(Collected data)
+++

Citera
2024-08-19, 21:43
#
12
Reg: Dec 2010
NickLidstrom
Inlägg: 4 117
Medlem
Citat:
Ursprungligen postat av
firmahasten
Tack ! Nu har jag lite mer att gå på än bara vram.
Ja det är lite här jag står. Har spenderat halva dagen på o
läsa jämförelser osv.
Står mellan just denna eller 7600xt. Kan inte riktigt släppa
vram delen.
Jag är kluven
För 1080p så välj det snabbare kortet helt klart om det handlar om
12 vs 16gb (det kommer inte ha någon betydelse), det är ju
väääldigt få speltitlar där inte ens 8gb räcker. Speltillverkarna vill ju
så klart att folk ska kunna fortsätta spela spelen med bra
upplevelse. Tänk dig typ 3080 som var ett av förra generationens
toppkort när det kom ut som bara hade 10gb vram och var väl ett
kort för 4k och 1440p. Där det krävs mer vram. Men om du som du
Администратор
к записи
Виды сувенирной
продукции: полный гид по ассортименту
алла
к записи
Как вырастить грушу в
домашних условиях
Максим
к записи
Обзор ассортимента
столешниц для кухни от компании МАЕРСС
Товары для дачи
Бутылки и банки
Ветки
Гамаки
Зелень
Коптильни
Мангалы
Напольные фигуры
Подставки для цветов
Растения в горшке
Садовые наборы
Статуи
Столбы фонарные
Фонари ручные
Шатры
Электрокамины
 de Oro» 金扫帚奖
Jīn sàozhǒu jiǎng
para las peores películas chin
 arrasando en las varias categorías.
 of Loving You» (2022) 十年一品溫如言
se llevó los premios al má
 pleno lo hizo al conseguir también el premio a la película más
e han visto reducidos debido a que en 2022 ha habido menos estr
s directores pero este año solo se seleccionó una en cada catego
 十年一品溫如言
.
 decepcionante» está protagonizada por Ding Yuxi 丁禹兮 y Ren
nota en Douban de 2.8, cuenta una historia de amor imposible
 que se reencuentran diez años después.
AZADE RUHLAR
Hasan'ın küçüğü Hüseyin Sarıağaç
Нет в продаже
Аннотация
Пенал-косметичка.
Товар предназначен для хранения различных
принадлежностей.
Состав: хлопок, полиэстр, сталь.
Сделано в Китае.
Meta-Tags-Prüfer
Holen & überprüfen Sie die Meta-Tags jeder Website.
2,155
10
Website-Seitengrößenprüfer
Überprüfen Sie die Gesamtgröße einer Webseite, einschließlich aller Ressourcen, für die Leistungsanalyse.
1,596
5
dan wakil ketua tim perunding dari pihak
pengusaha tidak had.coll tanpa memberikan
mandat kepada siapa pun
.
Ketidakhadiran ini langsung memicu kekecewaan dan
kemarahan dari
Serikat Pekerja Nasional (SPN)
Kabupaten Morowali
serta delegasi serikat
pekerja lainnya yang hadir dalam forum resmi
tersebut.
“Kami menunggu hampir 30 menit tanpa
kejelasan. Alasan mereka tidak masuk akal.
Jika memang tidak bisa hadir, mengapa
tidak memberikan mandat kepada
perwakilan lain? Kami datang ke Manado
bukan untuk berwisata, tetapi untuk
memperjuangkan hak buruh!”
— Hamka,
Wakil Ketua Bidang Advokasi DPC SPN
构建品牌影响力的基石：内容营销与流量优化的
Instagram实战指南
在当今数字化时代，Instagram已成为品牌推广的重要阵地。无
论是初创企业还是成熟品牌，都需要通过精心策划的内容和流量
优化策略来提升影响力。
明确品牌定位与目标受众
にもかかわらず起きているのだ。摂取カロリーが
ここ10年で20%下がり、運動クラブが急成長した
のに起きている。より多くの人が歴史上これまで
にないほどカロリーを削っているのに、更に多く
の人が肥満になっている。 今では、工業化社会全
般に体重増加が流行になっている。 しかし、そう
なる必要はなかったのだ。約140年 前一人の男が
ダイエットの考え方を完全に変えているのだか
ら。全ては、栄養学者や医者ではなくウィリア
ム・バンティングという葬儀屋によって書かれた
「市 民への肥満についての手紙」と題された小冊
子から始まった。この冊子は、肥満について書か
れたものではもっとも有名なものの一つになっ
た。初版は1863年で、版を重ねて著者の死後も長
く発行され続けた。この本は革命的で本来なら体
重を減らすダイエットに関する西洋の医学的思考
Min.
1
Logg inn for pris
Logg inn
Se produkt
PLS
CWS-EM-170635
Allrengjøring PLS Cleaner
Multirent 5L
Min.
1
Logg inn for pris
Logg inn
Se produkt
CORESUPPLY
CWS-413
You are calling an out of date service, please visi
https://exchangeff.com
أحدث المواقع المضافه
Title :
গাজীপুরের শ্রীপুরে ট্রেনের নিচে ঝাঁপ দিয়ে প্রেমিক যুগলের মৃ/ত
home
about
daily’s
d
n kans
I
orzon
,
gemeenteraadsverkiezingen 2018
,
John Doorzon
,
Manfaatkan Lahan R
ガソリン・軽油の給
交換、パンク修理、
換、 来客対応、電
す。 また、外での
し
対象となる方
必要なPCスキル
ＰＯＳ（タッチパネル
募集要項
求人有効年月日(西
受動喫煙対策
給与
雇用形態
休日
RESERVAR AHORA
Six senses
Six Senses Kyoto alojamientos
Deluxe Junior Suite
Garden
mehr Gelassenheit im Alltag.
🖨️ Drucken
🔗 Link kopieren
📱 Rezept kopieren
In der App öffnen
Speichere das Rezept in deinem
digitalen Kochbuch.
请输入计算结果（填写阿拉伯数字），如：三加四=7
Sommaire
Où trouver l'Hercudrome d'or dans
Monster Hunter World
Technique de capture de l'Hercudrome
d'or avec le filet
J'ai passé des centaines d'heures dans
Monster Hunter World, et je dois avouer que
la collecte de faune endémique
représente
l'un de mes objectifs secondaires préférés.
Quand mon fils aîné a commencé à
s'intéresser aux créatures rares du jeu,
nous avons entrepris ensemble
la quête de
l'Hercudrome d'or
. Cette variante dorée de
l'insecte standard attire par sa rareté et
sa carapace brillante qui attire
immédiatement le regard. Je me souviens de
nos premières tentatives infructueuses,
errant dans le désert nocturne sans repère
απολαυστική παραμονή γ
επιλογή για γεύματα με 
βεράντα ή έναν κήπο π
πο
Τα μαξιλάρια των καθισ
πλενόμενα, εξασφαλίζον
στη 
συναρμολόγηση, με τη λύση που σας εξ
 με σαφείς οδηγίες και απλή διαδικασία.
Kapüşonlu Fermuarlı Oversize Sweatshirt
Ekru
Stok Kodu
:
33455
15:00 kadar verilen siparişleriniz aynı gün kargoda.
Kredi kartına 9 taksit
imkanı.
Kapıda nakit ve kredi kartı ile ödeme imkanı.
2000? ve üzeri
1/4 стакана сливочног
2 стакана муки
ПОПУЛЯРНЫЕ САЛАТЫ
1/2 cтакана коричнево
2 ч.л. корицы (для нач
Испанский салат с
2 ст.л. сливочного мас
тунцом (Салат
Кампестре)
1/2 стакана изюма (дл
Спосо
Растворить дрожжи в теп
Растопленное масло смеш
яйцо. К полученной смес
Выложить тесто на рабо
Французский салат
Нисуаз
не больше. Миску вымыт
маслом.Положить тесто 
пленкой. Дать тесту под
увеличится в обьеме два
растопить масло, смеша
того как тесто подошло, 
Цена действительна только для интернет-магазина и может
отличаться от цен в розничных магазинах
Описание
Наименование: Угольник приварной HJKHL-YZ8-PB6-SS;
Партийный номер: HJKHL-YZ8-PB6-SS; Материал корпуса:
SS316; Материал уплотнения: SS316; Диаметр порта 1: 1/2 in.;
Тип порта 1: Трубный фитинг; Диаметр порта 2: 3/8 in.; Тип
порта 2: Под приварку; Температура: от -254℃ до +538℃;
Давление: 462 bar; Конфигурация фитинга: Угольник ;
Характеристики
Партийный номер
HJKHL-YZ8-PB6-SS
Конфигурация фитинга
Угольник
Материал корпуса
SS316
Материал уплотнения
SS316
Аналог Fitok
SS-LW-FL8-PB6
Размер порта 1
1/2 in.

+++

- _Work instruction_
Give only the lines from the one holding "upplevelse. Tänk dig" through the one holding "kemarahan dari", each restated exactly as it appears above.

- _Task result_
upplevelse. Tänk dig typ 3080 som var ett av förra generationens
toppkort när det kom ut som bara hade 10gb vram och var väl ett
kort för 4k och 1440p. Där det krävs mer vram. Men om du som du
Администратор
к записи
Виды сувенирной
продукции: полный гид по ассортименту
алла
к записи
Как вырастить грушу в
домашних условиях
Максим
к записи
Обзор ассортимента
столешниц для кухни от компании МАЕРСС
Товары для дачи
Бутылки и банки
Ветки
Гамаки
Зелень
Коптильни
Мангалы
Напольные фигуры
Подставки для цветов
Растения в горшке
Садовые наборы
Статуи
Столбы фонарные
Фонари ручные
Шатры
Электрокамины
 de Oro» 金扫帚奖
Jīn sàozhǒu jiǎng
para las peores películas chin
 arrasando en las varias categorías.
 of Loving You» (2022) 十年一品溫如言
se llevó los premios al má
 pleno lo hizo al conseguir también el premio a la película más
e han visto reducidos debido a que en 2022 ha habido menos estr
s directores pero este año solo se seleccionó una en cada catego
 十年一品溫如言
.
 decepcionante» está protagonizada por Ding Yuxi 丁禹兮 y Ren
nota en Douban de 2.8, cuenta una historia de amor imposible
 que se reencuentran diez años después.
AZADE RUHLAR
Hasan'ın küçüğü Hüseyin Sarıağaç
Нет в продаже
Аннотация
Пенал-косметичка.
Товар предназначен для хранения различных
принадлежностей.
Состав: хлопок, полиэстр, сталь.
Сделано в Китае.
Meta-Tags-Prüfer
Holen & überprüfen Sie die Meta-Tags jeder Website.
2,155
10
Website-Seitengrößenprüfer
Überprüfen Sie die Gesamtgröße einer Webseite, einschließlich aller Ressourcen, für die Leistungsanalyse.
1,596
5
dan wakil ketua tim perunding dari pihak
pengusaha tidak had.coll tanpa memberikan
mandat kepada siapa pun
.
Ketidakhadiran ini langsung memicu kekecewaan dan
kemarahan dari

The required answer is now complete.